João Ratão
No começo da década de 20 ‒ há cem anos ‒ subiu ao palco uma opereta com o nome João Ratão. Foi uma das poucas representações teatrais sobre a participação de Portugal na Grande Guerra. Tratava-se de uma história simples de amor, intriga, inveja, heroicidade e algumas cantigas. Não nos devemos esquecer de que a sua concepção ocorreu ainda na vigência da 1.ª República.
Em 29 de Abril de 1940, estreou-se, em Lisboa, o filme com o mesmo nome, realizado Jorge Brum do Canto. Já vigorava, então, a ditadura desde 1926 e o salazarismo há uns dez anos (embora tenha assumido a pasta das Finanças em Abril de 1928, Salazar só pelo começo dos anos trinta começou a delinear a teia da sua ditadura).
Por se tratar de uma adaptação de uma obra teatral do tempo da democracia e da liberdade, parece-me, merece o filme ser olhado com a lupa da História de modo a percebermos até onde foi usado, pelo fascismo português, o trabalho de gente republicana e de pensamento livre.
Porque acabei de ver o filme, neste tempo de isolamento, aqui vos deixo a minha perspectiva.
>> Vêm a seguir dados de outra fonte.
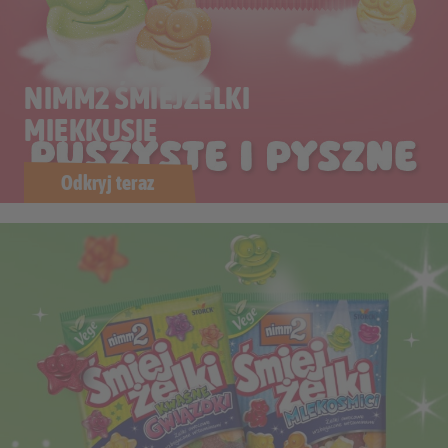
NIMM2 ŚMIEJŻELKI
MIĘKKUSIE
Odkryj teraz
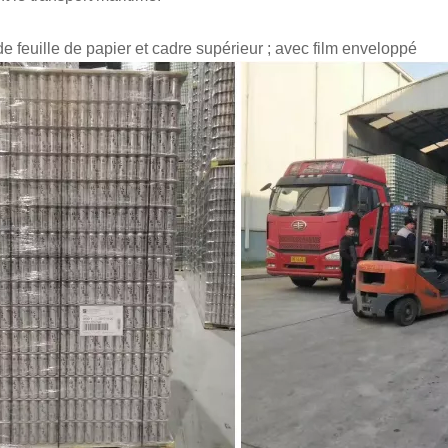
 feuille de papier et cadre supérieur ; avec film enveloppé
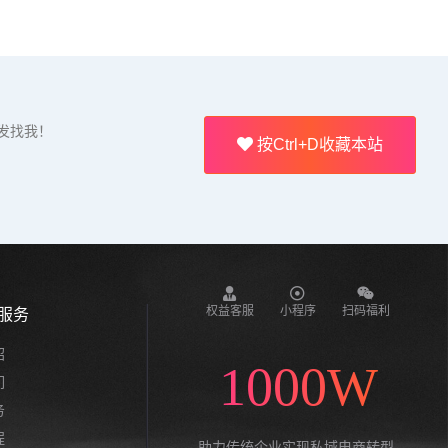
发找我！
按Ctrl+D收藏本站
权益客服
小程序
扫码福利
服务
绍
1000W
们
务
程
助力传统企业实现私域电商转型,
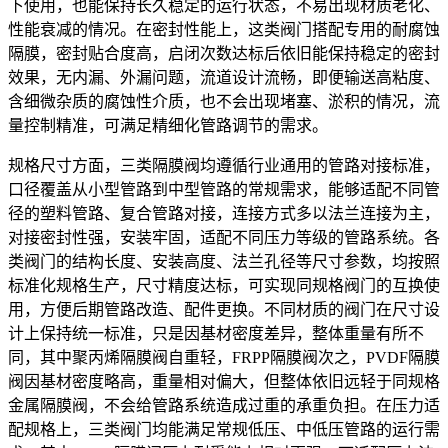
下使用，也能保持长久稳定的运行状态，不易出现材质老化、
性能衰减的情况。在密封性能上，这类阀门搭配专用的耐腐蚀
隔膜，密封贴合度高，启闭次数达标后依旧能保持稳定的密封
效果，无内漏、外漏问题，流道设计流畅，即便输送高粘度、
含细微杂质的腐蚀性介质，也不会出现堵塞、淤积的情况，流
量控制精准，可满足精细化管路调节的需求。
规格尺寸方面，三类隔膜阀均遵循行业通用的管路对接标准，
口径覆盖从小型管路到中型管路的常规需求，能够适配不同管
径的塑料管路、复合管路对接，连接方式多以法兰连接为主，
对接密封性强，安装牢固，适配不同压力等级的管路系统。各
类阀门的结构长度、安装高度、法兰孔径等尺寸参数，均按照
标准化规格生产，尺寸精度达标，可实现同规格阀门的互换使
用，方便后期管路改造、配件更换。不同材质的阀门在尺寸设
计上保持统一标准，只是因基材密度差异，整体重量有所不
同，其中聚丙烯隔膜阀自重轻，FRPP隔膜阀次之，PVDF隔膜
阀因基材密度略高，重量相对偏大，但整体依旧远轻于同规格
金属隔膜阀，不会给管路系统造成过重的承重负担。在压力适
配规格上，三类阀门均能满足常规低压、中低压管路的运行需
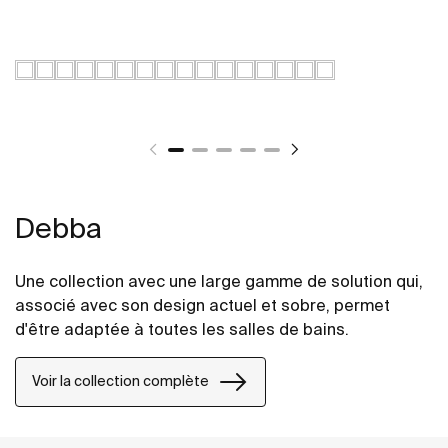
Debba
Une collection avec une large gamme de solution qui,
associé avec son design actuel et sobre, permet
d'être adaptée à toutes les salles de bains.
Voir la collection complète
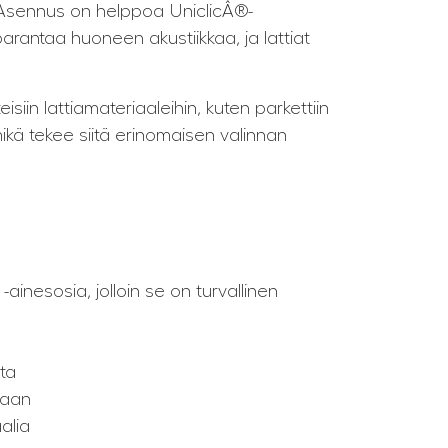
. Asennus on helppoa UniclicÂ®-
arantaa huoneen akustiikkaa, ja lattiat
teisiin lattiamateriaaleihin, kuten parkettiin
mikä tekee siitä erinomaisen valinnan
ainesosia, jolloin se on turvallinen
ita
kaan
alia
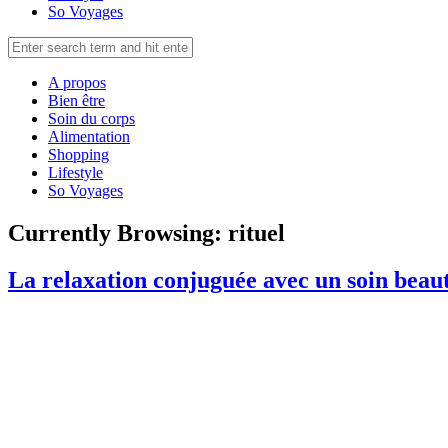
So Voyages
A propos
Bien être
Soin du corps
Alimentation
Shopping
Lifestyle
So Voyages
Currently Browsing:
rituel
La relaxation conjuguée avec un soin beaut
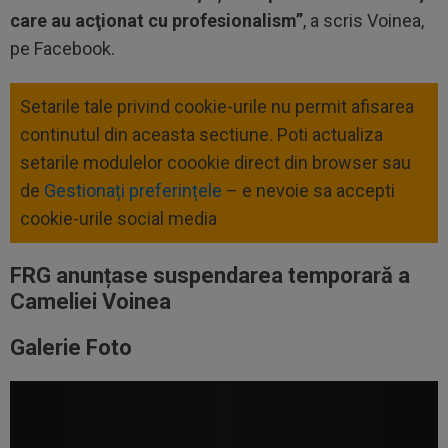
care au acţionat cu profesionalism”
, a scris Voinea,
pe Facebook.
Setarile tale privind cookie-urile nu permit afisarea
continutul din aceasta sectiune. Poti actualiza
setarile modulelor coookie direct din browser sau
de
Gestionați preferințele
– e nevoie sa accepti
cookie-urile social media
FRG anunțase suspendarea temporară a
Cameliei Voinea
Galerie Foto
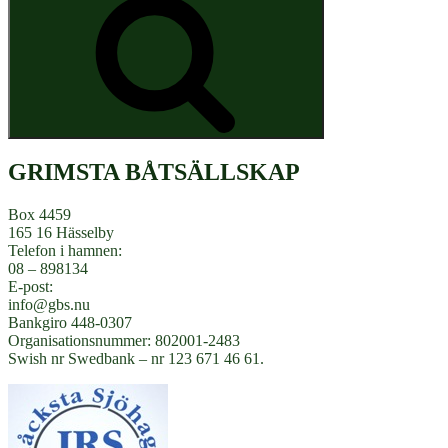
GRIMSTA BÅTSÄLLSKAP
Box 4459
165 16 Hässelby
Telefon i hamnen:
08 – 898134
E-post:
info@gbs.nu
Bankgiro 448-0307
Organisationsnummer: 802001-2483
Swish nr Swedbank – nr 123 671 46 61.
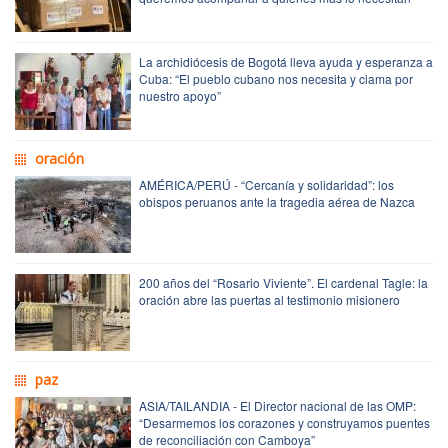
La archidiócesis de Bogotá lleva ayuda y esperanza a
Cuba: “El pueblo cubano nos necesita y clama por
nuestro apoyo”
oración
AMÉRICA/PERÚ - “Cercanía y solidaridad”: los
obispos peruanos ante la tragedia aérea de Nazca
200 años del “Rosario Viviente”. El cardenal Tagle: la
oración abre las puertas al testimonio misionero
paz
ASIA/TAILANDIA - El Director nacional de las OMP:
“Desarmemos los corazones y construyamos puentes
de reconciliación con Camboya”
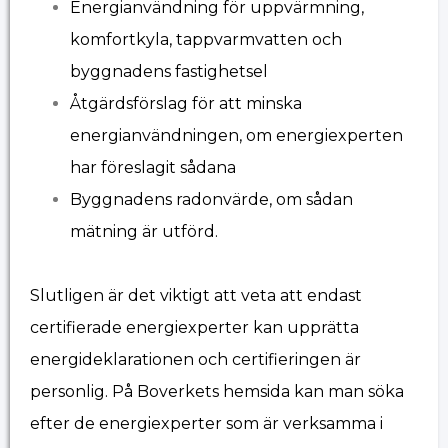
Energianvändning för uppvärmning,
komfortkyla, tappvarmvatten och
byggnadens fastighetsel
Åtgärdsförslag för att minska
energianvändningen, om energiexperten
har föreslagit sådana
Byggnadens radonvärde, om sådan
mätning är utförd.
Slutligen är det viktigt att veta att endast
certifierade energiexperter kan upprätta
energideklarationen och certifieringen är
personlig. På Boverkets hemsida kan man söka
efter de energiexperter som är verksamma i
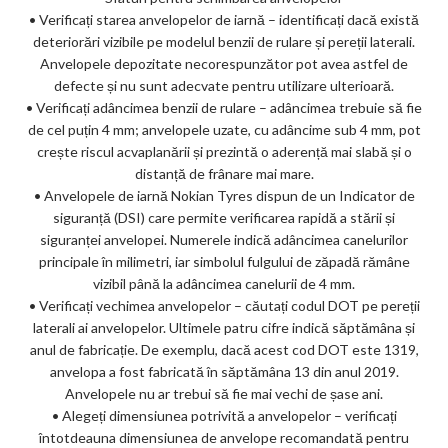
• Verificați starea anvelopelor de iarnă – identificați dacă există
deteriorări vizibile pe modelul benzii de rulare și pereții laterali.
Anvelopele depozitate necorespunzător pot avea astfel de
defecte și nu sunt adecvate pentru utilizare ulterioară.
• Verificați adâncimea benzii de rulare – adâncimea trebuie să fie
de cel puțin 4 mm; anvelopele uzate, cu adâncime sub 4 mm, pot
crește riscul acvaplanării și prezintă o aderență mai slabă și o
distanță de frânare mai mare.
• Anvelopele de iarnă Nokian Tyres dispun de un Indicator de
siguranță (DSI) care permite verificarea rapidă a stării și
siguranței anvelopei. Numerele indică adâncimea canelurilor
principale în milimetri, iar simbolul fulgului de zăpadă rămâne
vizibil până la adâncimea canelurii de 4 mm.
• Verificați vechimea anvelopelor – căutați codul DOT pe pereții
laterali ai anvelopelor. Ultimele patru cifre indică săptămâna și
anul de fabricație. De exemplu, dacă acest cod DOT este 1319,
anvelopa a fost fabricată în săptămâna 13 din anul 2019.
Anvelopele nu ar trebui să fie mai vechi de șase ani.
• Alegeți dimensiunea potrivită a anvelopelor – verificați
întotdeauna dimensiunea de anvelope recomandată pentru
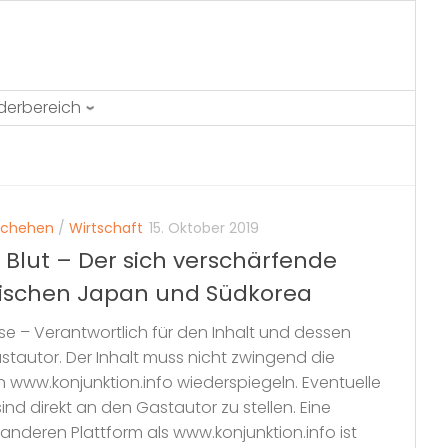
ederbereich
schehen
/
Wirtschaft
15. Oktober 2019
 Blut – Der sich verschärfende
wischen Japan und Südkorea
e – Verantwortlich für den Inhalt und dessen
Gastautor. Der Inhalt muss nicht zwingend die
 www.konjunktion.info wiederspiegeln. Eventuelle
ind direkt an den Gastautor zu stellen. Eine
 anderen Plattform als www.konjunktion.info ist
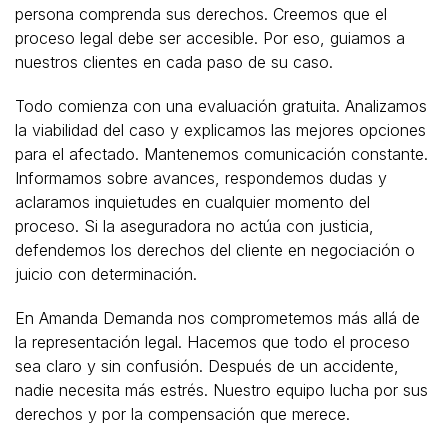
persona comprenda sus derechos. Creemos que el
proceso legal debe ser accesible. Por eso, guiamos a
nuestros clientes en cada paso de su caso.
Todo comienza con una evaluación gratuita. Analizamos
la viabilidad del caso y explicamos las mejores opciones
para el afectado. Mantenemos comunicación constante.
Informamos sobre avances, respondemos dudas y
aclaramos inquietudes en cualquier momento del
proceso. Si la aseguradora no actúa con justicia,
defendemos los derechos del cliente en negociación o
juicio con determinación.
En Amanda Demanda nos comprometemos más allá de
la representación legal. Hacemos que todo el proceso
sea claro y sin confusión. Después de un accidente,
nadie necesita más estrés. Nuestro equipo lucha por sus
derechos y por la compensación que merece.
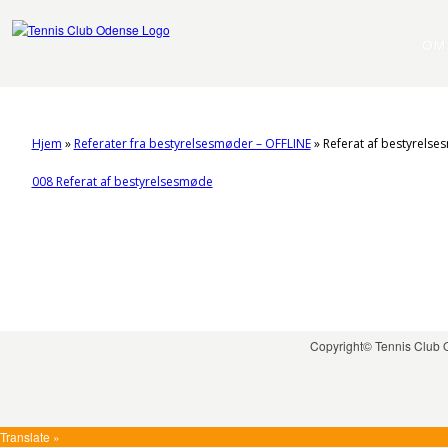
OM
Hjem
»
Referater fra bestyrelsesmøder – OFFLINE
»
Referat af bestyrelse
008 Referat af bestyrelsesmøde
Copyright© Tennis Club
Translate »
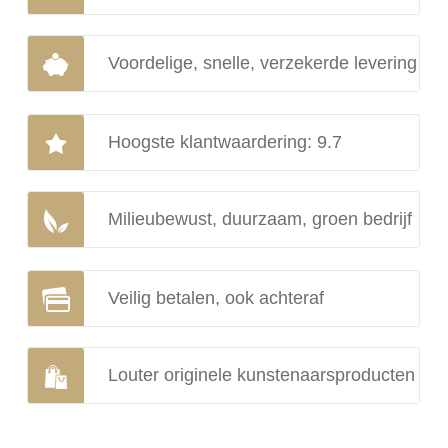
Voordelige, snelle, verzekerde levering
Hoogste klantwaardering: 9.7
Milieubewust, duurzaam, groen bedrijf
Veilig betalen, ook achteraf
Louter originele kunstenaarsproducten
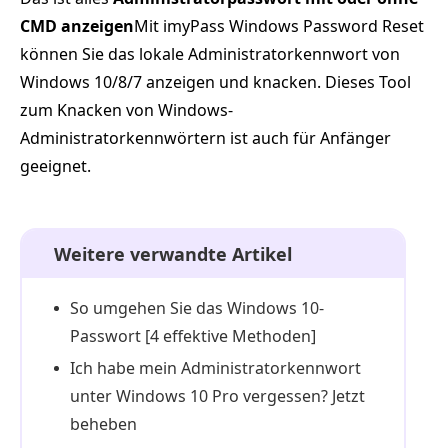
CMD anzeigen
Mit imyPass Windows Password Reset
können Sie das lokale Administratorkennwort von
Windows 10/8/7 anzeigen und knacken. Dieses Tool
zum Knacken von Windows-
Administratorkennwörtern ist auch für Anfänger
geeignet.
Weitere verwandte Artikel
So umgehen Sie das Windows 10-
Passwort [4 effektive Methoden]
Ich habe mein Administratorkennwort
unter Windows 10 Pro vergessen? Jetzt
beheben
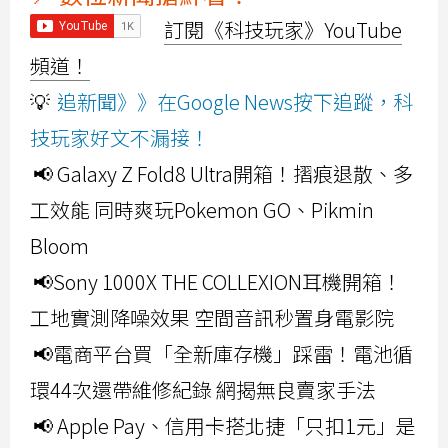
訂閱《科技玩家》YouTube
頻道！
💡
追新聞》》在Google News按下追蹤，科
技玩家好文不漏接！
📢 Galaxy Z Fold8 Ultra開箱！摺痕退散、多
工效能 同時爽玩Pokemon GO、Pikmin
Bloom
📢Sony 1000X THE COLLEXION耳機開箱！
工地實測降噪效果 空間音訊秒置身電影院
📢電商平台買「全新庫存機」踩雷！電池循
環44次還帶維修紀錄 網揭無良賣家手法
📢 Apple Pay、信用卡搭北捷「只扣1元」是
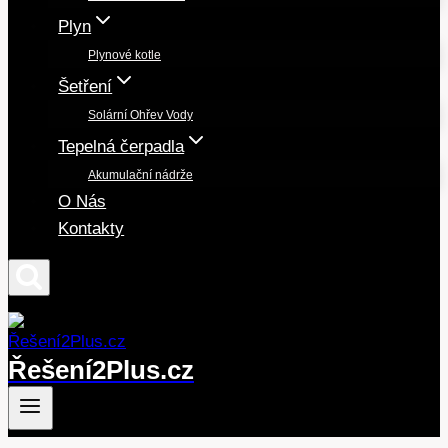
Plyn
Plynové kotle
Šetření
Solární Ohřev Vody
Tepelná čerpadla
Akumulační nádrže
O Nás
Kontakty
Řešení2Plus.cz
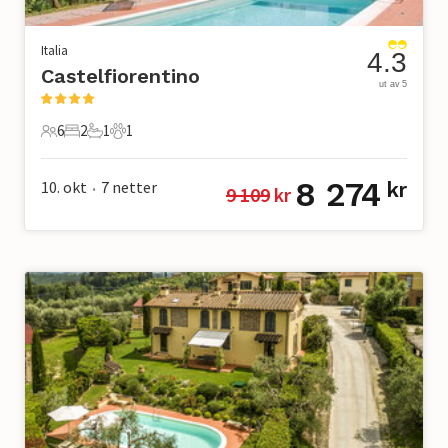
Italia
4.3
Castelfiorentino
ut av 5
6
2
1
1
6 Gjester
2 Soverom
1 Bad
1 Kjæledyr
8 274
10. okt
7
netter
kr
9 109
 kr
•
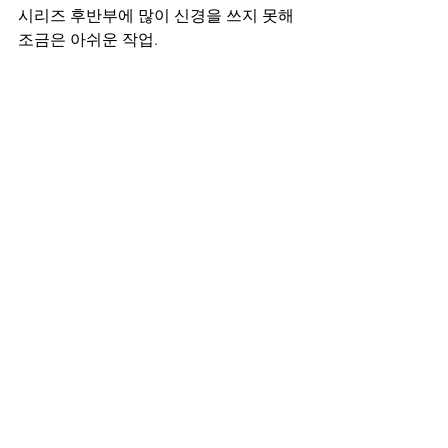
시리즈 후반부에 많이 신경을 쓰지 못해 
조금은 아쉬운 작업.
Apercebemo-nos de imediato que a história vai desenrolar-se, uma vez mais, numa aldeia e entre gente remediada. Não é de estranhar o facto, por dois motivos: no final da década de dez do século passado, em plena República, o colectivo social típico era a aldeia e a muito pequena burguesia local; no final da década de quarenta, em pleno Estado Novo, o ambiente conveniente para recolocar a tradição como modelo ideal de comportamento societário, era a aldeia.
Contudo, e curiosamente, para não cortar com o guião original, na aldeia, ao contrário do que seria de esperar, dá-se grande ênfase à figura do regedor ‒ autoridade com capacidade para impor a ordem pública, até, por recurso à detenção em calabouço ‒ e não surge, nem uma só vez, o pároco. Ou seja, o traço primordial da 1.ª República está lá bem vincado no filme, contudo, por ignorância popular, não se estabeleceu ‒ nem se estabelece agora ‒ essa relação tão importante para definir as diferenças de regimes políticos.
Mas há aspectos originais, que foram bem aproveitados pelo realizador em favor do Estado Novo. Por exemplo, o da participação de Portugal na Grande Guerra. Não para elogiar o facto, mas para tirar dele proveito, dando do país uma imagem de heroicidade, exaltando a importância de João Ratão como o herói vindo da frente de batalha. Um soldado gabarola que, afinal, não se gabou do seu acto de coragem de, sob fogo inimigo, salvar o seu tenente.
Aproveitado por Brum do Canto foi, também, uma oposição que, na peça original, deveria ter surgido como um elemento de crítica às tradições populares ainda em tempo de República: a importância da família fidalga e, de entre ela, a figura da velha senhora capaz de mandar os criados chicotear o regedor, por este ‒ mostrando a igualdade republicana ‒ querer oferecer o seu amor àquela viúva. Assim se mostra como, às vezes, a simples exaltação de um episódio pode deformar o sentido de um discurso.
Depois, há a frase dita em tom de verdade irrefutável, que muito aproveitava ‒ e aproveitou quase até ao fim ‒ ao regime de Salazar: «Com a honra de um soldado não se brinca!».
Indo à boleia da ditadura militar, imposta em 28 de Maio de 1926, em 1940, enfatizava-se o Exército, fazendo dele o esteio do regime fascista, oferecendo-lhe honras sem proveito.
João Ratão é um filme que, mesmo com os defeitos próprios de uma vida octogenária, vale a pena ser visto, porque, ‒ tal como procurei exemplificar ‒, mostra várias facetas de um Portugal, que jamais se repetirá e do qual só os muito velhos recordam um pouco.